F = FILTER A BY daydate='2010-11-01';

STORE F INTO '$OUTPUT';



Any suggestions?



Thanks,

Gerrit

Search Discussions

  • Alan Gates at Nov 10, 2010 at 9:56 pm
    To answer your direct question, no, there is currently no provision in
    the interface for Pig to provide the user defined schema to the load
    function.

    But it seems like the real solution to your problem is that
    LoadMetaData:setPartitionFilter ought to be called regardless of
    whether the loader returns a schema. Is there a technical reason we
    don't do that?

    Alan.
    On Nov 5, 2010, at 8:13 AM, Gerrit Jansen van Vuuren wrote:

    HI,





    Is there any way in Pig where a LoadFunc can retrieve the Schema
    definition
    entered by the user in the AS clause?

    e.g. A = LOAD '$INPUT' USING MyLoader() AS (a:int, b:int);



    My question comes from the below problem I'm facing:



    So I'm writing a Loader that adds partition fields to the Schema. E.g.
    daydate, day, year month etc.

    These partitions are used to filter out entire folders in the storage
    location.

    I want to use the FILTER statement to filter by these keys.
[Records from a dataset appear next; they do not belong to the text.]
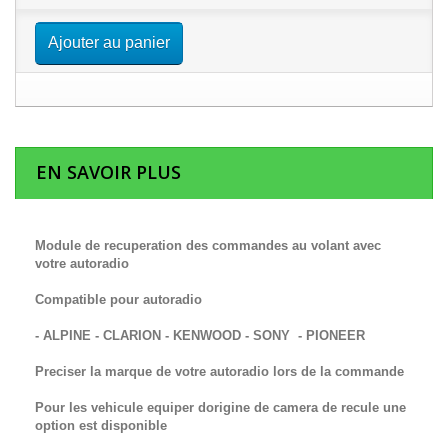
Ajouter au panier
EN SAVOIR PLUS
Module de recuperation des commandes au volant avec
votre autoradio
Compatible pour autoradio
- ALPINE - CLARION - KENWOOD - SONY - PIONEER
Preciser la marque de votre autoradio lors de la commande
Pour les vehicule equiper dorigine de camera de recule une
option est disponible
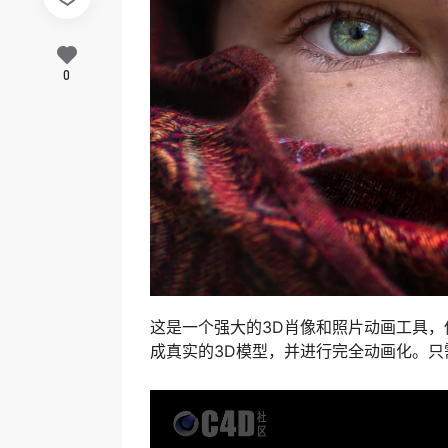
0
这是一个强大的3D肖像和照片动画工具，
成真实的3D模型，并进行完全动画化。只需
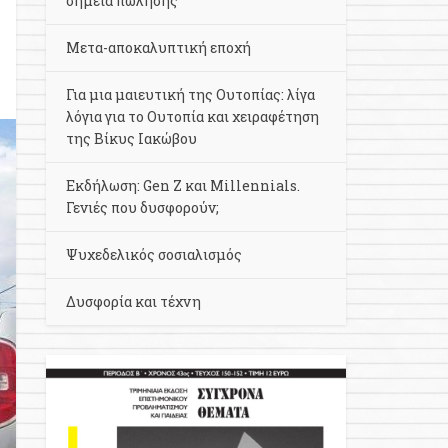
σημεία πώλησης
Μετα-αποκαλυπτική εποχή
Για μια μαιευτική της Ουτοπίας: λίγα
λόγια για το Ουτοπία και χειραφέτηση
της Βίκυς Ιακώβου
Εκδήλωση: Gen Z και Millennials.
Γενιές που δυσφορούν;
Ψυχεδελικός σοσιαλισμός
Δυσφορία και τέχνη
    So if I create a Loader that returns its own Schema the following
    works and
    the LoadMetaData: setPartitionFilter method gets called correctly by
    pig.

    e.g.

    A = LOAD '$INPUT' using MyLoader('a:int, b:int'); -- the loader will
    parse
    this and also add the partition folder daydate

    F = FILTER A BY daydate='2010-11-01';

    STORE F INTO '$OUTPUT'





    But if the Loader does not return a Schema and the Schema is defined
    by the
    user in the AS clause Pig never calls
    LoadMetaData:setPartitionFilter at all
    and the partition filtering never happens.

    e.g.

    A = LOAD '$INPUT' AS (a:int, b:int, daydate:chararray);

    F = FILTER A BY daydate='2010-11-01';

    STORE F INTO '$OUTPUT';



    Any suggestions?



    Thanks,

    Gerrit
  • Gerrit Jansen van Vuuren at Nov 11, 2010 at 9:31 am
    Hi,

    I guess it should only call the setPartitionFilter when the
    LoadMetadata:getPartitionKeys returns a none null value. Currently
    getPartitionKeys is only called if the Loader returns a schema.


    Should I create a Jira and try at proposing a fix to this?

    Cheers,
    Gerrit


    -----Original Message-----
    From: Alan Gates
    Sent: Wednesday, November 10, 2010 9:56 PM
    To: dev@pig.apache.org
    Subject: Re: pig LoadMetaData find schema in AS clause from Loader.

    To answer your direct question, no, there is currently no provision in
    the interface for Pig to provide the user defined schema to the load
    function.

    But it seems like the real solution to your problem is that
    LoadMetaData:setPartitionFilter ought to be called regardless of
    whether the loader returns a schema. Is there a technical reason we
    don't do that?

    Alan.
    On Nov 5, 2010, at 8:13 AM, Gerrit Jansen van Vuuren wrote:

    HI,





    Is there any way in Pig where a LoadFunc can retrieve the Schema
    definition
    entered by the user in the AS clause?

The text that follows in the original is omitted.